Aktien

Über Plug Power ziehen sich dunkle Wolken zusammen – Anwälte klagen

Anwaltskanzleien klagen gegen Plug Power. Die Aktie verlor bereits seit März 50 Prozent an Wert wegen Problemen bei den Jahresabschlüssen.

Ein Gerichtsgebäude in New York

Wir erinnern uns. Der Hersteller von Wasserstoff-Brennstoffzellensystemen Plug Power war Anfang des Jahres einer der Highflyer am Aktienmarkt, neben Werten wie Nel ASA und Ballard Power. Dann wurde am 16. März vom Unternehmen gemeldet, dass man Finanzberichte der letzten Jahre korrigieren müsse. Bereits am 2. März erklärte Plug Power, dass man seinen Jahresabschluss für 2020 nicht rechtzeitig veröffentlichen könne. Und die Aktie fiel seitdem deutlich. Am 2. März noch bei 51 Dollar, so waren es am 16. März noch 46 Dollar. Bis gestern ging es deutlich bergab auf 25,25 Dollar. In der frühen New Yorker Vorbörse sehen wir ein weiteres Minus von 1 Prozent. War das nicht schon schlimm genug?

Klagen gegen Plug Power

Aber es kam wie es kommen musste. Heute früh nun haben US-Anwaltskanzleien bekanntgegeben, dass sie Klage gegen Plug Power einreichen werden. Denn Anleger, die in bestimmten Zeiträumen die Aktie gehalten haben, könnten möglicherweise eine Entschädigung für ihre Kursverluste verlangen, so die Kanzleien. Hier die Meldung von Kessler Topaz Meltzer & Check, und hier die Meldung der Kanzlei J. Klein. Wer von November bis Anfang März Verluste in der Aktie machte, könnte sich also dort melden und versuchen sich Verluste erstatten zu lassen.

Aktie im Vergleich zur Konkurrenz

Das sind keine guten Nachrichten für Plug Power. Nicht nur dass sich der Aktienkurs seit Anfang März halbiert hat – nun hat man auch noch diese Klagen am Hals. Kurios: Vergleicht man mal die prozentuale Performance der Aktien von Plug Power mit der von Nel ASA und Ballard Power sagen wir mal seit Anfang Dezember 2020, dann performt Ballard mit +- Null, Nel ASA mit +5,3 Prozent, und Plug mit ebenfalls +5,3 Prozent. Dass die Aktie von Plug Power unterm Strich nicht schlechter da steht als die Konkurrenz, liegt einfach daran, dass die Aktie in der Rallye-Phase im Januar deutlich kräftiger anstieg als die beiden, und jetzt eben von einem höheren Gewinn-Niveau zurückkommt.

Fehleinschätzung?

Andreas Wolf hatte vorgestern die Aktien von Ballard Power und Plug Power besprochen (siehe hier sein Kommentar).
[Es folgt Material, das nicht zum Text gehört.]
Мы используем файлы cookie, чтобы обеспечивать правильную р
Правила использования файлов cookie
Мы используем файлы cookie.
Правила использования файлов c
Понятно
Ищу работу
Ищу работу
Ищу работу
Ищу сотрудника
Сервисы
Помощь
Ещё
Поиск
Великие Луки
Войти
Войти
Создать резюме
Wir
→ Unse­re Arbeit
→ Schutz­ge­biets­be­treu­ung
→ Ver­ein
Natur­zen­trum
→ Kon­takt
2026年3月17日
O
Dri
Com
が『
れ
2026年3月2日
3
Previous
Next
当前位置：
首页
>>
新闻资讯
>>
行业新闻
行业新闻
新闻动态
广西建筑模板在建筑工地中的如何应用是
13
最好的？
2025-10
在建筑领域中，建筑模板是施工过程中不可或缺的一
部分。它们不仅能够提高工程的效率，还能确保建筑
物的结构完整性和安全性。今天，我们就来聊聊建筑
Sie seien ziemlich ausgepumpt. Die ungezügelte Kursphantasie sei erst mal zu Ende – damit sei aber nicht gesagt, dass sich nun eine neue Aufwärtsspekulationswelle anschließt. Laut Andreas Wolf hat sich der Wettbewerb in wesentlich kürzerer Zeit verändert als das die Märkte im vergangenen Jahr noch angenommen hätten.
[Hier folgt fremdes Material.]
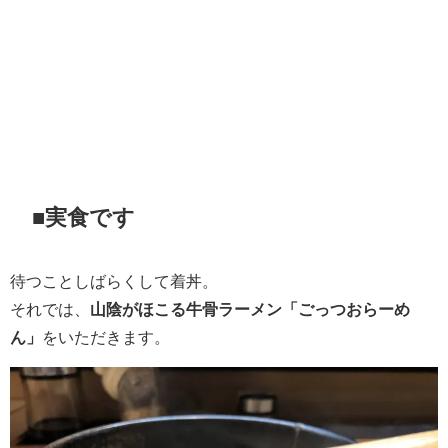
■実食です
待つことしばらくして着丼。
それでは、
山陰がほこる牛骨ラーメン「ごっつおらーめ
ん」
をいただきます。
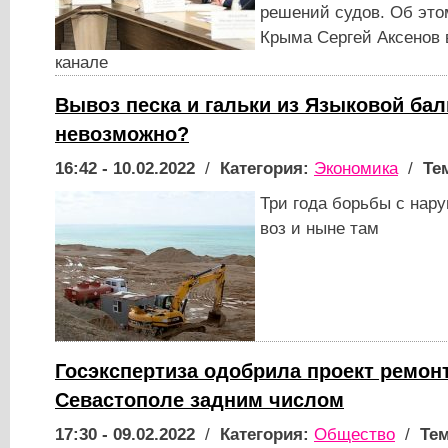
решений судов. Об это
Крыма Сергей Аксенов 
канале
Вывоз песка и гальки из Языковой бал
невозможно?
16:42 - 10.02.2022
/
Категория:
Экономика
/
Те
Три года борьбы с нар
воз и ныне там
Госэкспертиза одобрила проект ремонт
Севастополе задним числом
17:30 - 09.02.2022
/
Категория:
Общество
/
Тем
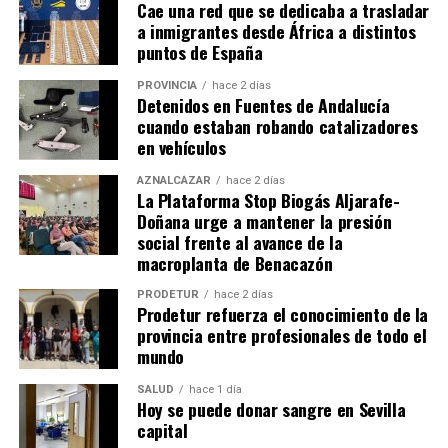
Cae una red que se dedicaba a trasladar
a inmigrantes desde África a distintos
puntos de España
PROVINCIA
hace 2 días
Detenidos en Fuentes de Andalucía
cuando estaban robando catalizadores
en vehículos
AZNALCÁZAR
hace 2 días
La Plataforma Stop Biogás Aljarafe-
Doñana urge a mantener la presión
social frente al avance de la
macroplanta de Benacazón
PRODETUR
hace 2 días
Prodetur refuerza el conocimiento de la
provincia entre profesionales de todo el
mundo
SALUD
hace 1 día
Hoy se puede donar sangre en Sevilla
capital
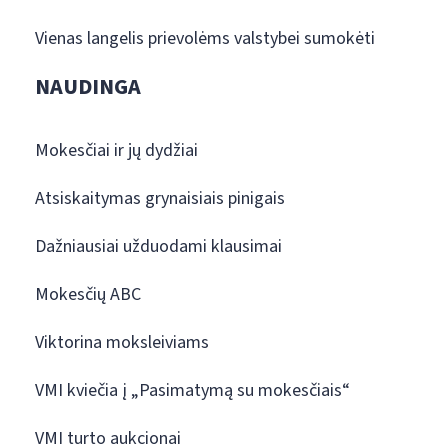
Vienas langelis prievolėms valstybei sumokėti
NAUDINGA
Mokesčiai ir jų dydžiai
Atsiskaitymas grynaisiais pinigais
Dažniausiai užduodami klausimai
Mokesčių ABC
Viktorina moksleiviams
VMI kviečia į „Pasimatymą su mokesčiais“
VMI turto aukcionai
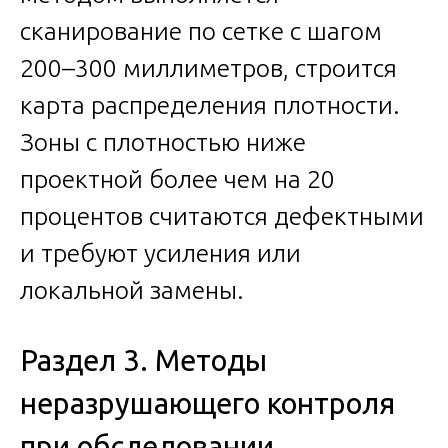
сканирование по сетке с шагом
200–300 миллиметров, строится
карта распределения плотности.
Зоны с плотностью ниже
проектной более чем на 20
процентов считаются дефектными
и требуют усиления или
локальной замены.
Раздел 3. Методы
неразрушающего контроля
при обследовании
So hätten gerade zum Jahreswechsel viele Marktteilnehmer durch den starken Wandel der Automobilindustrie hin zu elektrischen Antrieben mit einem Auftragsboom für die etablierten Produzenten in diesem Sektor gerechnet. Wenige hingegen hätten die Entschlossenheit der großen Automobilhersteller einkalkuliert, selbst auf diesem Sektor aktiv zu werden und rasch in Konkurrenz zu großen, bekannten Entwicklern wie Ballard Power und Plug Power zu treten.

Chart zeigt Kursverlauf der Plug Power-Aktie seit Dezember 2020
TradingView Chart zeigt Kursverlauf der Aktie von Plug Power seit Dezember 2020.